From your comments, it is apparent that a sponsor may, if it so wishes, not provide the results of trials that have been completed and such completion presumably properly reported. If received wisdom is to be believed, this will be because a trial has "failed". In any event, results data is regarded as proprietary within the industry, and a company may not be compelled to give it up. Indeed, if I understand correctly, trials data is not generally given up, even where a trial is deemed "successful" and used in the marketing authorization application portfolio to demonstrate the "efficacy" of a drug, even where, as is apparently the case with Seroxat, the level of efficacy has not been demonstrated. Instead, a statistical analysis is usually provided. None of this sounds terribly scientific to me, but then I'm a compliance professional, not a drugs regulator.

I would be interested to understand how the MHRA views this withholding of data? We know that certain Seroxat trials "failed", and the results were not made public. Others were held to demonstrate efficacy, and a statistical report based on the successful trials was presumably made available to the MCA/MHRA with the licensing portfolio. This presumably purported to demonstrate efficacy (although not very precisely, as I understand it), safety and quality, or else the product would not have been licensed.

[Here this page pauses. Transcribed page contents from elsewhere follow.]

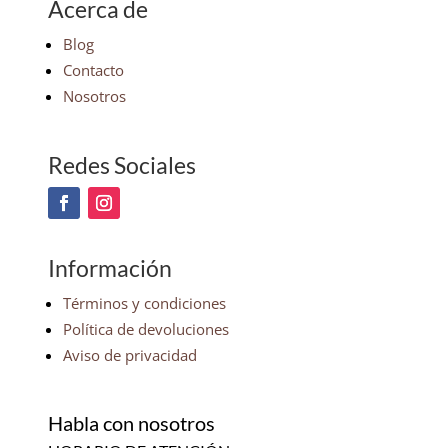
Acerca de
Blog
Contacto
Nosotros
Redes Sociales
Información
Términos y condiciones
Política de devoluciones
Aviso de privacidad
Habla con nosotros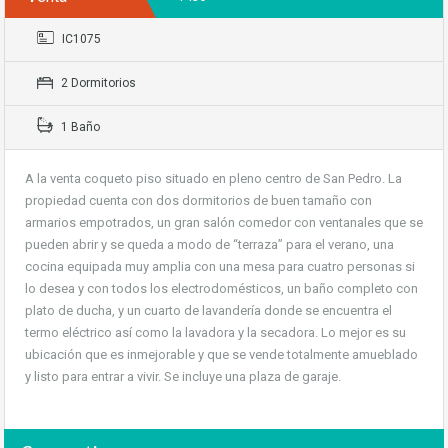
IC1075
2 Dormitorios
1 Baño
A la venta coqueto piso situado en pleno centro de San Pedro. La
propiedad cuenta con dos dormitorios de buen tamaño con
armarios empotrados, un gran salón comedor con ventanales que se
pueden abrir y se queda a modo de “terraza” para el verano, una
cocina equipada muy amplia con una mesa para cuatro personas si
lo desea y con todos los electrodomésticos, un baño completo con
plato de ducha, y un cuarto de lavandería donde se encuentra el
termo eléctrico así como la lavadora y la secadora. Lo mejor es su
ubicación que es inmejorable y que se vende totalmente amueblado
y listo para entrar a vivir. Se incluye una plaza de garaje.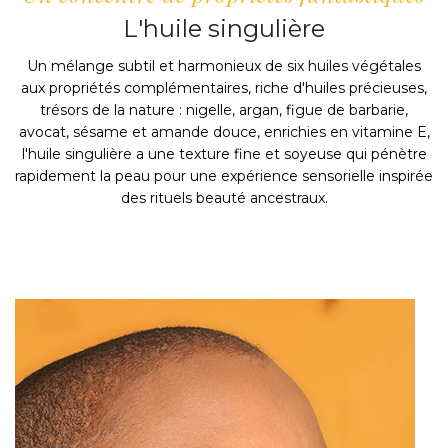
L'huile singulière
Un mélange subtil et harmonieux de six huiles végétales
aux propriétés complémentaires, riche d'huiles précieuses,
trésors de la nature : nigelle, argan, figue de barbarie,
avocat, sésame et amande douce, enrichies en vitamine E,
l'huile singulière a une texture fine et soyeuse qui pénètre
rapidement la peau pour une expérience sensorielle inspirée
des rituels beauté ancestraux.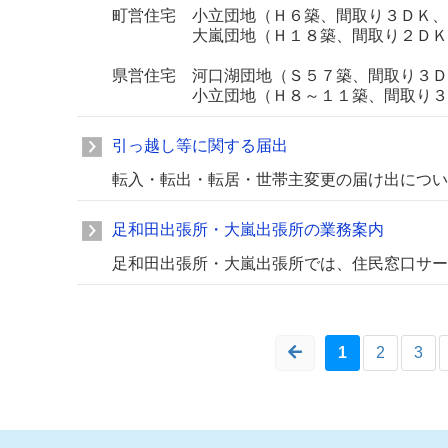
町営住宅 小立団地（Ｈ６築、間取り３ＤＫ、
大嵐団地（Ｈ１８築、間取り２ＤＫ・
県営住宅 河口湖団地（Ｓ５７築、間取り３Ｄ
小立団地（Ｈ８～１１築、間取り３Ｌ
引っ越し等に関する届出
転入・転出・転居・世帯主変更の届け出につい
足和田出張所・大嵐出張所の業務案内
足和田出張所・大嵐出張所では、住民窓口サー
1
2
3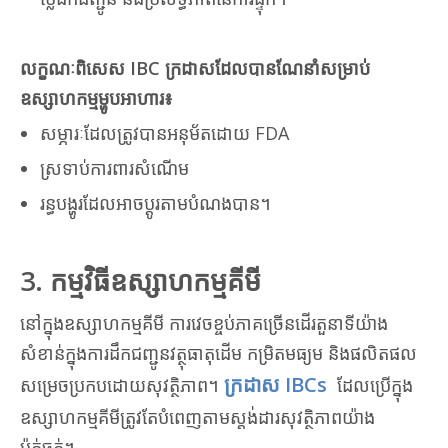
លក្ខណៈពិសេស IBC ក្រដាសដែលបានណែនាំសម្រាប់
ឧស្សាហកម្មម្ហូបអាហារ៖
សម្ភារៈដែលត្រូវបានអនុម័តដោយ FDA
ស្រទាប់ការពារសំណើម
រន្ធបង្ហូរដែលអាចប្ដូរតាមបំណងបាន។
3. កម្មវិធីឧស្សាហកម្មគីមី
នៅក្នុងឧស្សាហកម្មគីមី ការវេចខ្ចប់ភាគច្រើនដើរតួនាទីយ៉ាង
សំខាន់ក្នុងការដឹកជញ្ជូនវត្ថុធាតុដើម កម្រិតមធ្យម និងផលិតផល
ក្រដាស IBCs
សម្រេចប្រកបដោយសុវត្ថិភាព។
ដែលប្រើក្នុង
ឧស្សាហកម្មគីមីត្រូវតែបំពេញតាមស្តង់ដារសុវត្ថិភាពយ៉ាង
ម៉ត់ចត់។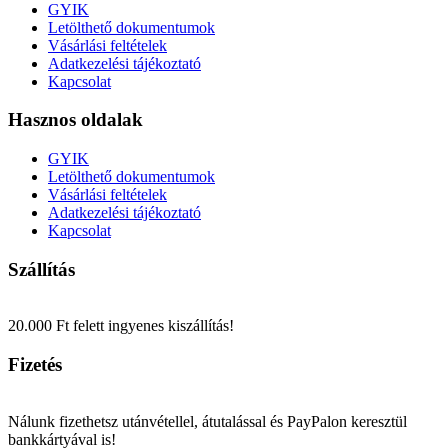
GYIK
Letölthető dokumentumok
Vásárlási feltételek
Adatkezelési tájékoztató
Kapcsolat
Hasznos oldalak
GYIK
Letölthető dokumentumok
Vásárlási feltételek
Adatkezelési tájékoztató
Kapcsolat
Szállítás
20.000 Ft felett ingyenes kiszállítás!
Fizetés
Nálunk fizethetsz utánvétellel, átutalással és PayPalon keresztül
bankkártyával is!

If something similar were to happen today, would this withholding of data be deemed to amount to an offence under Regulation 50 by the MHRA? That is, if a company provides less than all the information about a drug, and the information withheld is negative, then the information that is provided is presumably false, or misleading. Also, does the MHRA endeavour to ensure that it has, at least, a statistical report from all trials conducted on a particular drug, in the event that a marketing authorization is sought for that drug?

I would be interested to read of your views.